Exercise instructions:
Using the entries that follow, give the number of lines containing the string "Александр". Write nothing besides that number.

[Dataset entries]
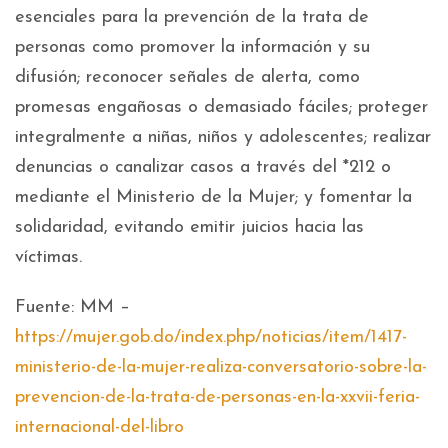
esenciales para la prevención de la trata de
personas como promover la información y su
difusión; reconocer señales de alerta, como
promesas engañosas o demasiado fáciles; proteger
integralmente a niñas, niños y adolescentes; realizar
denuncias o canalizar casos a través del *212 o
mediante el Ministerio de la Mujer; y fomentar la
solidaridad, evitando emitir juicios hacia las
víctimas.
Fuente: MM –
https://mujer.gob.do/index.php/noticias/item/1417-
ministerio-de-la-mujer-realiza-conversatorio-sobre-la-
prevencion-de-la-trata-de-personas-en-la-xxvii-feria-
internacional-del-libro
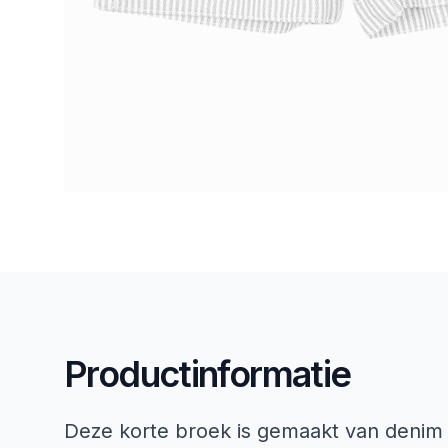
Productinformatie
Deze korte broek is gemaakt van denim e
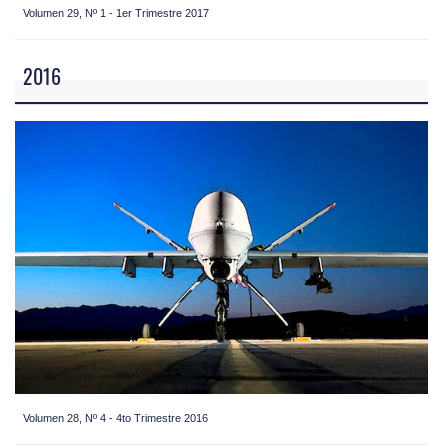
Volumen 29, Nº 1 - 1er Trimestre 2017
2016
Volumen 28, Nº 4 - 4to Trimestre 2016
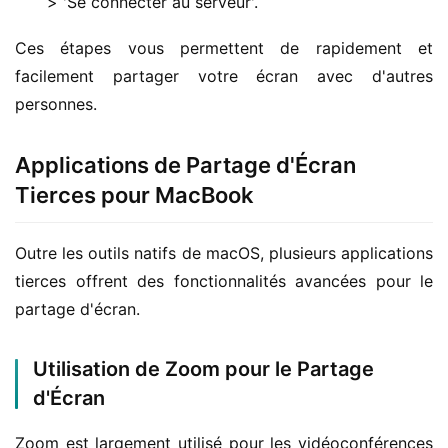
> 'Se connecter au serveur'.
Ces étapes vous permettent de rapidement et 
facilement partager votre écran avec d'autres 
personnes.
Applications de Partage d'Écran
Tierces pour MacBook
Outre les outils natifs de macOS, plusieurs applications 
tierces offrent des fonctionnalités avancées pour le 
partage d'écran.
Utilisation de Zoom pour le Partage
d'Écran
Zoom est largement utilisé pour les vidéoconférences 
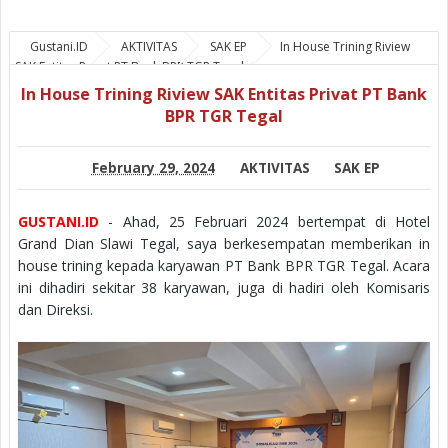
Gustani.ID
AKTIVITAS
SAK EP
In House Trining Riview
SAK Entitas Privat PT Bank BPR TGR Tegal
In House Trining Riview SAK Entitas Privat PT Bank
BPR TGR Tegal
February 29, 2024
AKTIVITAS
SAK EP
GUSTANI.ID
- Ahad, 25 Februari 2024 bertempat di Hotel
Grand Dian Slawi Tegal, saya berkesempatan memberikan in
house trining kepada karyawan PT Bank BPR TGR Tegal. Acara
ini dihadiri sekitar 38 karyawan, juga di hadiri oleh Komisaris
dan Direksi.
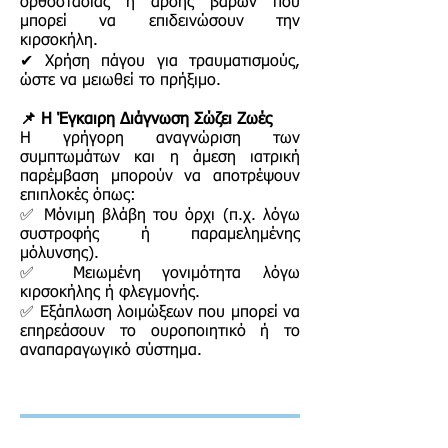
ορθοστασίας ή άρσης βαρών που
μπορεί να επιδεινώσουν την
κιρσοκήλη.
✔ Χρήση πάγου για τραυματισμούς,
ώστε να μειωθεί το πρήξιμο.
📌 Η Έγκαιρη Διάγνωση Σώζει Ζωές
Η γρήγορη αναγνώριση των
συμπτωμάτων και η άμεση ιατρική
παρέμβαση μπορούν να αποτρέψουν
επιπλοκές όπως:
✅ Μόνιμη βλάβη του όρχι (π.χ. λόγω
συστροφής ή παραμελημένης
μόλυνσης).
✅ Μειωμένη γονιμότητα λόγω
κιρσοκήλης ή φλεγμονής.
✅ Εξάπλωση λοιμώξεων που μπορεί να
επηρεάσουν το ουροποιητικό ή το
αναπαραγωγικό σύστημα.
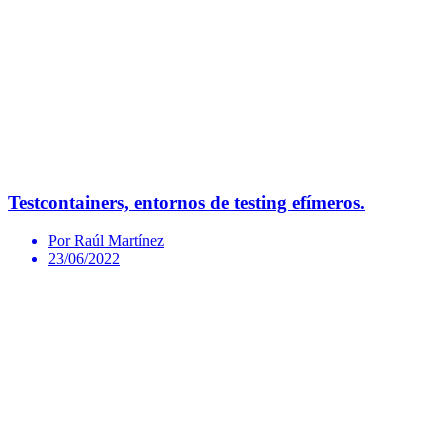
Testcontainers, entornos de testing efímeros.
Por Raúl Martínez
23/06/2022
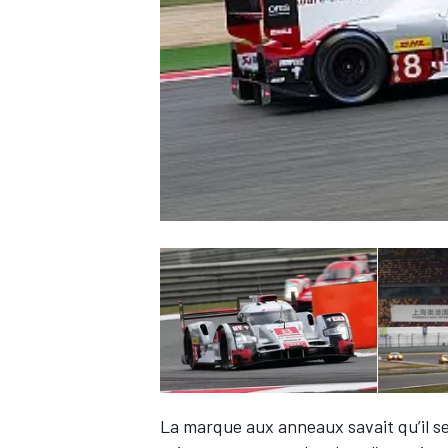
WRC
WEC
La marque aux anneaux savait qu’il sera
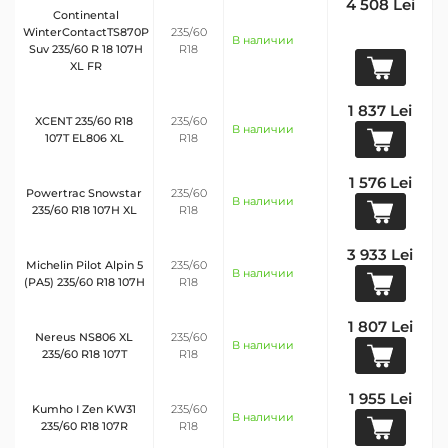
4 508 Lei
Continental
WinterContactTS870P
235/60
В наличии
Suv 235/60 R 18 107H
R18
XL FR
1 837 Lei
XCENT 235/60 R18
235/60
В наличии
107T EL806 XL
R18
1 576 Lei
Powertrac Snowstar
235/60
В наличии
235/60 R18 107H XL
R18
3 933 Lei
Michelin Pilot Alpin 5
235/60
В наличии
(PA5) 235/60 R18 107H
R18
1 807 Lei
Nereus NS806 XL
235/60
В наличии
235/60 R18 107T
R18
1 955 Lei
Kumho I Zen KW31
235/60
В наличии
235/60 R18 107R
R18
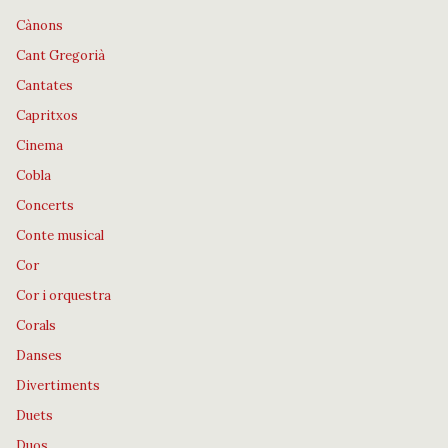
Cànons
Cant Gregorià
Cantates
Capritxos
Cinema
Cobla
Concerts
Conte musical
Cor
Cor i orquestra
Corals
Danses
Divertiments
Duets
Duos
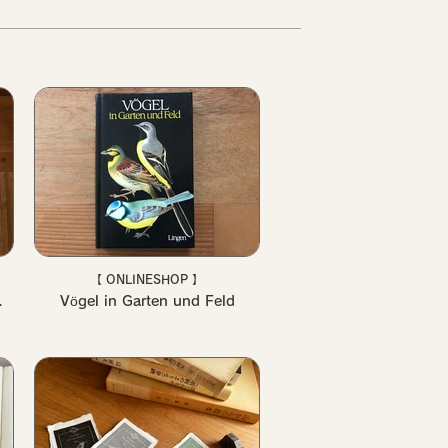
【 ONLINESHOP 】
.
Vögel in Garten und Feld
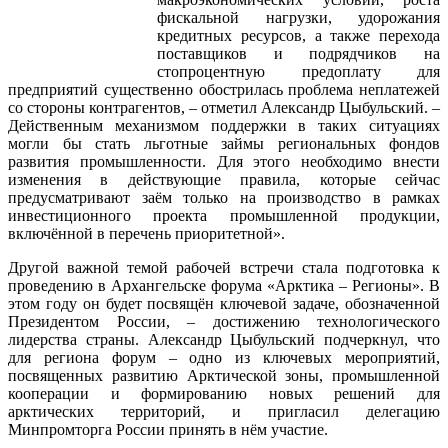
фискальной нагрузки, удорожания
кредитных ресурсов, а также перехода
поставщиков и подрядчиков на
стопроцентную предоплату для
предприятий существенно обострилась проблема неплатежей
со стороны контрагентов, – отметил Александр Цыбульский. –
Действенным механизмом поддержки в таких ситуациях
могли бы стать льготные займы региональных фондов
развития промышленности. Для этого необходимо внести
изменения в действующие правила, которые сейчас
предусматривают заём только на производство в рамках
инвестиционного проекта промышленной продукции,
включённой в перечень приоритетной».
Другой важной темой рабочей встречи стала подготовка к
проведению в Архангельске форума «Арктика – Регионы». В
этом году он будет посвящён ключевой задаче, обозначенной
Президентом России, – достижению технологического
лидерства страны. Александр Цыбульский подчеркнул, что
для региона форум – одно из ключевых мероприятий,
посвященных развитию Арктической зоны, промышленной
кооперации и формированию новых решений для
арктических территорий, и пригласил делегацию
Минпромторга России принять в нём участие.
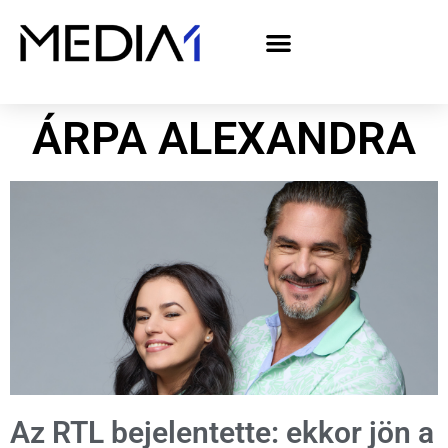
A Media1 médiaajánlata politikai hirdetőknek– országgyűlési választás 2026
ÁRPA ALEXANDRA
Az RTL bejelentette: ekkor jön a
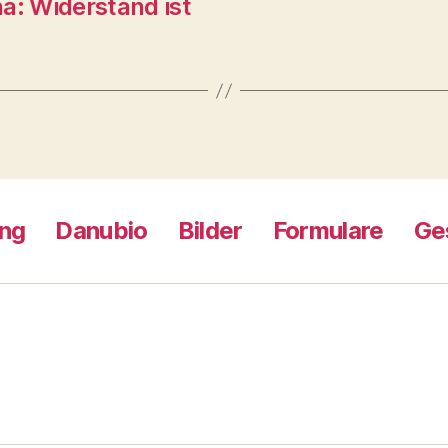
a: Widerstand ist
ng
Danubio
Bilder
Formulare
Ge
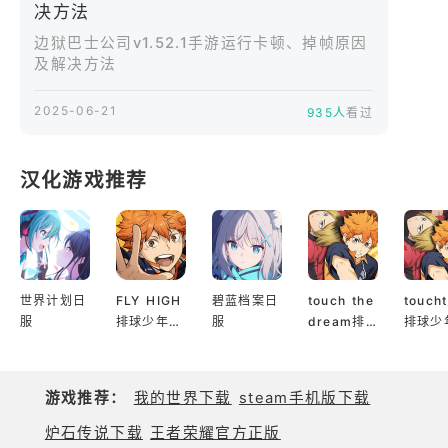
决方法
边狱巴士公司v1.52.1版本新增任务章节、优化界面布
局，并支持更多安卓设备。该版本含免费单人模式与
边狱巴士公司v1.52.1手游运行卡顿、掉帧原因
及解决方法
挑战任务，适合想在移动端体验高强度剧情战斗的玩
家。
2025-06-21
935人
看过
游戏特点：
独特克苏鲁式世界观与压抑美术风格，
汉化游戏推荐
可离线畅玩的高质量策略战斗，
精致Live2D演出与动态配音剧情，
世界计划日
FLY HIGH
碧蓝档案日
touch the
touch
服
排球少年日
服
dream排
排球少
安卓系统全机型适配优化，
服
球少年韩服
服
支持账户备份与跨设备登录，
游戏推荐：
我的世界下载
steam手机版下载
立刻加入这场无尽的边狱旅程，组建你的罪人小队，
炉石传说下载
王者荣耀官方正版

Written answer:
2